Figure 5 shows the detailed structure of our deep learning network. The network is trained using backpropagation, and the crowdsourcing layer can find out the unreliable workers and adjust their bias. In the crowdsourcing layer, there is a matrix transformation as f(o)=M^{j}o, where f(∗) is the transformation function of crowdsourcing layer, o denotes the output of softmax layer, and M^{j} is a specific matrix of worker w_{j}. We may view M as the confusion matrix of each worker. The activation function of crowdsourcing layer can be seen as a softmax function. The model can be optimized by Adam and use logcosh as the loss function. Adam is an adaptive learning rate optimization algorithm which is popular for training deep neural networks, and it calculates individual learning rates for different parameters; the convergence rate of Adam is rapid and it performs well in practice. Also, logcosh is a common loss function and defined as \(L\left (y,y^{p}\right)=\sum _{i=1}^{n}log\left (cosh\left (y^{p}_{i}y_{i}\right)\right)\), it is not easy to be affected by outliers. Once the model is trained, the crowdsourcing layer could be removed and the remaining part can be used as a standard classifier. Obviously, the parameters \(\textbf {M}_{j}^{J}\) trained in the crowdsourcing layer reflects the reliability of each worker on different classes, and they can help to adjust the bias of workers. Finally, this model can not only obtain aggregated labels, but also predict relevance.
Experiments
Experimental setup
Our method was implemented in Keras [36], which is a highlevel neural network API, and CEKA [37], which is an open software package for machine learning in crowdsourcing and contains many existing benchmarks for label aggregation. One realworld dataset was used in our experiments. Data set Div400 is a image retrieval dataset [38], which was created to help evaluation in various areas of social media photo retrieval, such as reranking, crowdsourcing and relevance feedback. This data set gathered 15,871 Flickr photos and collected relevance evaluation by crowds, which contains 160 query texts and each query corresponding to less than 120 images.

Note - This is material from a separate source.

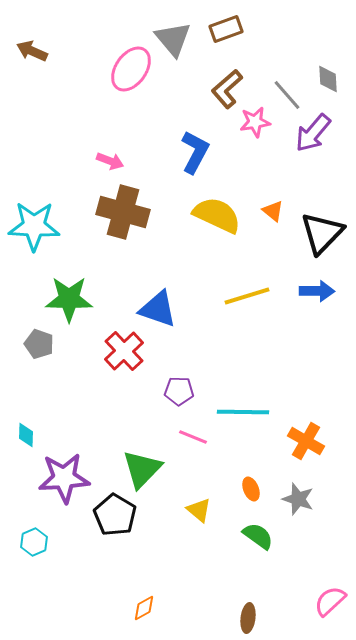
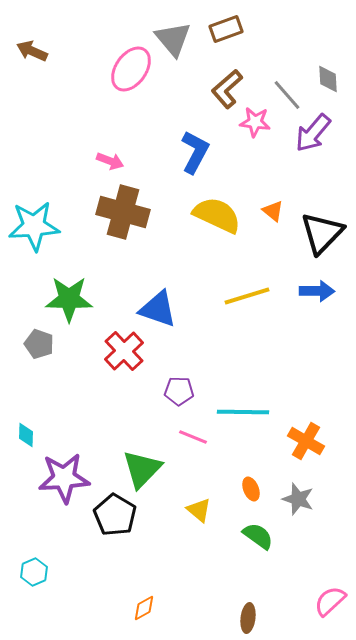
pink star: rotated 16 degrees clockwise
cyan star: rotated 6 degrees counterclockwise
cyan hexagon: moved 30 px down
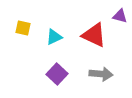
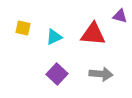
red triangle: moved 1 px left, 1 px up; rotated 20 degrees counterclockwise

Since there are some query texts have few responses and all of the responses belongs to the same category, we remove the query texts with all positive or negative responses. In addition, the data set is unbalanced, the number of negative examples is obviously far less than the number of positive examples; here, we utilize data argumentation to generate images when the negative examples is less than 10% of positive examples for each query. Since deep learning is a datadriven technology, a large amount of data is necessary to train an appropriate model, so data argumentation is used to increase the number of data manually using information only in our training data to avoid overfitting problems. The common data argumentation methods contain random crop, flip, rotate, resize and so on. Finally, we obtain 16,536 photos as training set and 1,170 photos as testing set. For each query and text pair, we simulate 5 workers to provide a label to evaluate whether this pair is relevant or irrelevant; let 1 and 0 denote relevant and irrelevant respectively. We give these workers different sensitivities μ and specificities γ to denote the different accuracies of workers on different categories because workers reflect different bias tendency towards the positive and the negative labels; when the ground truth of examples adapt to the bias of a worker, it would be a higher accuracy for the worker to provide true labels, and vice versa. For instance, worker j prefers to provide positive labels, so j would have higher accuracy to label positive examples. When the true label of a pair is 1, the worker j will provide the correct label with probability μ_{j}; otherwise, when the true label is 0, the probability will be γ_{j}. Afterwards, the values of parameters for 5 workers are μ=[0.6,0.9,0.5,0.9,0.9] and γ=[0.3,0.2,0.5,0.8,0.1]. To obtain the features of images, we use VGG16 model pretrained on ImageNet dataset. Also, for word embedding, we use word2vec trained on the English Wikipedia dump. In this paper, we use Keras to build a standard LSTM layer to train the text features. The outputs of LSTM and VGG16 are reshaped the size into (n,384). The similarity matrix are set as \(\textbf {M}_{r}\in \mathbb {R}^{384\times 384}\). The dimension of the output layer is 2 to represent the result is relevant or irrelevant.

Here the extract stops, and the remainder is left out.